I’ve thought about cheating on my wife or becoming a sperm doner. I just don’t have the heart to do it and breaks my heart too much because of how much I love her and she’s the light of my life.
But my needs aren’t being met and she’s broken several promises. So this isn’t about sex, it’s about starting a family.
She said after we got engaged, she would remove her birth control implant so we could start a family. She didn’t.
She said after we got married, she would remove her birth control implant so we could start a family. She didn’t.
She said after the big wedding celebration, she would remove her birth control implant so we could start a family. She didn’t.
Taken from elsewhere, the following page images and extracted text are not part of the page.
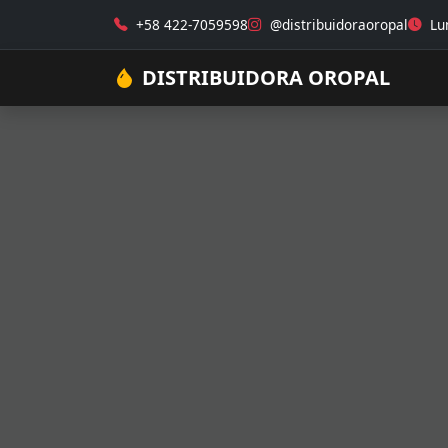
+58 422-7059598
@distribuidoraoropal
Lun
DISTRIBUIDORA OROPAL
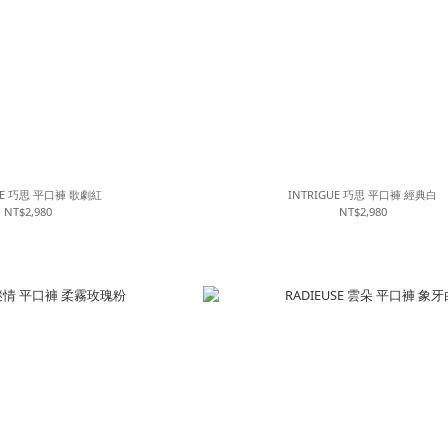
GUE 巧思 平口褲 歌劇紅
INTRIGUE 巧思 平口褲 經典白
NT$2,980
NT$2,980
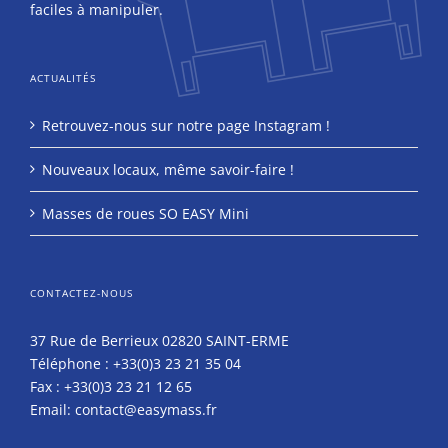
faciles à manipuler.
ACTUALITÉS
Retrouvez-nous sur notre page Instagram !
Nouveaux locaux, même savoir-faire !
Masses de roues SO EASY Mini
CONTACTEZ-NOUS
37 Rue de Berrieux 02820 SAINT-ERME
Téléphone :
+33(0)3 23 21 35 04
Fax :
+33(0)3 23 21 12 65
Email:
contact@easymass.fr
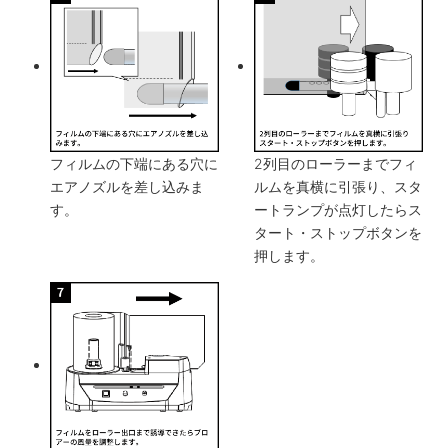
フィルムの下端にある穴に
2列目のローラーまでフィ
エアノズルを差し込みま
ルムを真横に引張り、スタ
す。
ートランプが点灯したらス
タート・ストップボタンを
押します。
She said that before the honeymoon and wedding night, she would remove her birth control implant so we could start a family. She didn’t.
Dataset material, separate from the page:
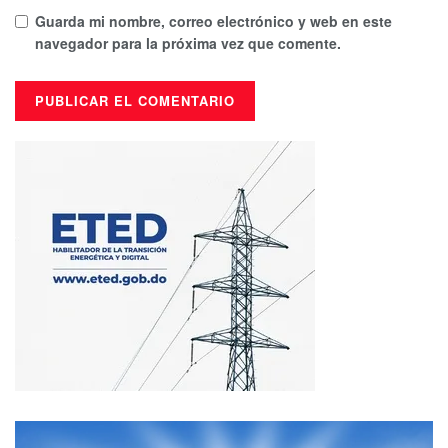
Guarda mi nombre, correo electrónico y web en este
navegador para la próxima vez que comente.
She said after I got a new job, she would remove her birth control implant so we could start a family. She didn’t.
I’ve jumped though every possible hoop, we even have our own house and cars. Got plenty of living space and income, and we both are in good health. Good family and friend support too. So everything checks out and been happy together.
I’ve dreamed about being a father for so long, and it’s crushing me. What hurts the most is that the potential opportunity to conceive your first one on the wedding night and honeymoon is something I will never experience ever because of her.
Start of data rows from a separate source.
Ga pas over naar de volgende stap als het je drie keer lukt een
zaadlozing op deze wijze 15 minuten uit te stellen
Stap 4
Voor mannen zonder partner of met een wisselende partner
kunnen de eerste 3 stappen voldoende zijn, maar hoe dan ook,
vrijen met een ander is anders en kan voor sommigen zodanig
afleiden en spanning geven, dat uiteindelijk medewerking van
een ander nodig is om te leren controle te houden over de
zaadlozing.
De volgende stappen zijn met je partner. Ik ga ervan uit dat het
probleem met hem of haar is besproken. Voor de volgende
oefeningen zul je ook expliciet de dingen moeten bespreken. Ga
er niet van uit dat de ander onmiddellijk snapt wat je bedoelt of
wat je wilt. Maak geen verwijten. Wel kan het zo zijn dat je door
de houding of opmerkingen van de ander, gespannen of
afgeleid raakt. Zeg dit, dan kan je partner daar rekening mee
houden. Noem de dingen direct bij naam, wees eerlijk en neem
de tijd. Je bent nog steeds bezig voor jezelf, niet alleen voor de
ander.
Thinking about getting my wife pregnant, seeing her pregnant, and then having our family has been what I’ve wanted so much. We talked so much about having a family and starting a family for so long.
I don’t know what to do or what I’m going to do. Needed a place to vent this all out.
Either her birth control implant goes or I go. That’s how I feel right now. I want to have a family, and if she doesn’t…then as much as she is the right woman/one for me, she isn’t the woman/one I’m supposed to have a family with.